Jika kita melihat kondisi pendidikan sekarang, di mana tradisi pengangkatan seseorang
sebagai menteri Pendidikan dan Kebudayaan dan/atau Menteri Pendidikan Nasional sekarang
tidak banyak melihat pada kemampuan penguasaan pedagogik dan latar akademiknya, maka
hal tersebut amatlah disayangkan. Banyak kepentingan politik praktis kekuasaan, ideologi
ekonomi-politik dan lainnya yang menyeret praksis pendidikan di pemerintahan tidak lagi
sebagaimana yang diinginkan oleh Ki Hadjar Dewantara. Logika politik struktural dan
gerakan kebudayaan memang tidak selalu sejalan, dan ketika Ki Hadjar hanya sempat
menjadi Menteri PP dan K selama tiga bulan, maka relatif tidak banyak fondasi struktural dan
apalagi kultural yang dapat ia bangun dalam pemerintahan.

Pemikiran dan Karya

Ki Hadjar Dewantara jelas orang besar yang meninggalkan karya besar. Tidak hanya berupa
lembaga pendidikan Perguruan Taman Siswa, namun juga gagasan-gagasan besarnya tentang
pendidikan yang telah ia tuangkan dalam berbagai tulisan. Sejak muda ketika bergabung
dalam suratkabar di Jakarta ia telah banyak menulis tentang pendidikan, kebudayaan dan
politik.

Pada mulanya Taman Siswa adalah forum diskusi “Sarasehan Malem Selasa Kliwonan” yang
diselenggarakan Ki Hadjar dan kawan-kawan di rumahnya. Dari forum itulah muncul
gagasan-gagasan pendidikan. Ki Hadjar kemudian ditunjuk untuk menangani pendidikan
anak dan kaum muda, sedangkan kaum dewasa ditangani oleh Ki Ageng Suryomentaram
(salah seorang putra Sri Sultan Hamengku Buwono VII yang juga menanggalkan gelar
kebangsawanannya sama seperti Ki Hadjar). Taman Siswa di Yogyakarta kemudian memiliki
banyak bagian-bagian khusus, seperti Taman Indriya (Taman Kanak-Kanak), Taman Muda
(sekolah dasar), Taman Dewasa (sekolah menengah pertama), Taman Madya (sekolah
menengah atas), Taman Karya Madya (sekolah menengah kejuruan), Taman Guru (sekolah
pendidikan guru), dan Sarjanawiyata (perguruan tinggi).

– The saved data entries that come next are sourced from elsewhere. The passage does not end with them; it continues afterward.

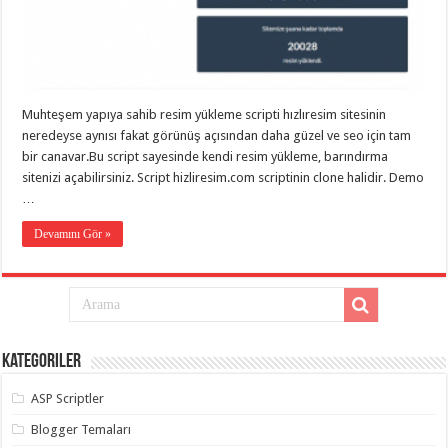
gaziantep
organizasyon
,
gaziantep
organizasyon
,
gaziantep
organizasyon
,
gaziantep
organizasyon
,
Muhteşem yapıya sahib resim yükleme scripti hızlıresim sitesinin
gaziantep
neredeyse aynısı fakat görünüş açısından daha güzel ve seo için tam
organizasyon
,
gaziantep
bir canavar.Bu script sayesinde kendi resim yükleme, barındırma
palyaço
,
sitenizi açabilirsiniz. Script hizliresim.com scriptinin clone halidir. Demo
twitter
…
takipçi
hilesi
,
twitter
Devamını Gör »
takipçi
hilesi
,
instagram
takipçi
hilesi
,
Kategoriler
ASP Scriptler
Blogger Temaları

Ki Hadjar Dewantara menyatakan bahwa Taman Siswa yang didirikan untuk kepentingan
rakyat. Dalam konteks perjuangan nasional, Taman Siswa adalah bagian dari gerakan sosial
dan politik untuk mencapai kemerdekaan Indonesia pada waktu itu, dibuktikan oleh
hubungannya dengan Budi Utomo, Partai Nasional Indonesia (PNI) dan lainnya. Taman
Siswa digagas tidak untuk menjadi cenderung pada satu golongan saja, hal tersebut
dibuktikan dengan berdirinya Taman Siswa di Sumatera dan Borneo yang mengakomodasi
nilai dan kultur lokal dalam pembelajarannya. Nasionalisme Taman Siswa dalam pelajaran
yang diberikan pada siswa antara lain dapat dilihat dari bahasa yang digunakan. Ki Hadjar
([1930] 2004: 11) berkata:

Anak yang sejak kecil selalu dibiasakan pada bahasa asing dan dijauhkan dari bahasanya
sendiri, ia akan kehilangan perhubungan batin dengan orang-orang tuanya sendiri, dan kelak
di kemudian hari ia juga akan terasing perasaannya terhadap kepada bangsanya sendiri.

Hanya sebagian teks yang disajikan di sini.